--- LISTED ENTRIES Enclosed Below ---
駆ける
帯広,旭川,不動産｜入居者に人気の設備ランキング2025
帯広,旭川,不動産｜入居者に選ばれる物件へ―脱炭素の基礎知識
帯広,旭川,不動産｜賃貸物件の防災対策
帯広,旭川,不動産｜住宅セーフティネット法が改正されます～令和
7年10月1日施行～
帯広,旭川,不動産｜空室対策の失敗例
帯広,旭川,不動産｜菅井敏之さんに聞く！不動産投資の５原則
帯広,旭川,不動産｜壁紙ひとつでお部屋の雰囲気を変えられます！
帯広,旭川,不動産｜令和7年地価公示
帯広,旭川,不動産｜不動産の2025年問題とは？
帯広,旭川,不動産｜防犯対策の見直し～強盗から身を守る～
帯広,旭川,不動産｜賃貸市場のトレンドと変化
--- End of Enclosed LISTED ENTRIES ---
--- LISTED ENTRIES Enclosed Below ---
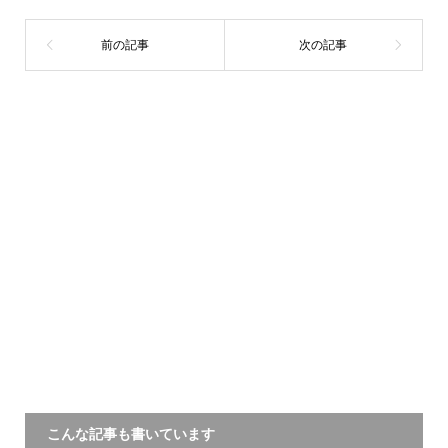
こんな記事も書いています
--- End of Enclosed LISTED ENTRIES ---
--- LISTED ENTRIES Enclosed Below ---
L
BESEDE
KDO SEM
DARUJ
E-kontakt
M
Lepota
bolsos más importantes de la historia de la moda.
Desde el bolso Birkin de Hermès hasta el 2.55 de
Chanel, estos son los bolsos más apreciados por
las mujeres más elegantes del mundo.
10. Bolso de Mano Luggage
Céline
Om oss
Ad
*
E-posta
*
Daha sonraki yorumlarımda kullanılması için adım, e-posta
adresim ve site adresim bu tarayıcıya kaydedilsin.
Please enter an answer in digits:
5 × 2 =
--- End of Enclosed LISTED ENTRIES ---
__EXERCISE INSTRUCTIONS__. In the entries above, find the line with "帯広,旭川,不動産｜不動産の2025年問題とは？" and the line with "帯広,旭川,不動産｜賃貸市場のトレンドと変化", then set down exactly those two and every line between them, nothing else.

__SOLUTION TO THIS TASK__.
帯広,旭川,不動産｜不動産の2025年問題とは？
帯広,旭川,不動産｜防犯対策の見直し～強盗から身を守る～
帯広,旭川,不動産｜賃貸市場のトレンドと変化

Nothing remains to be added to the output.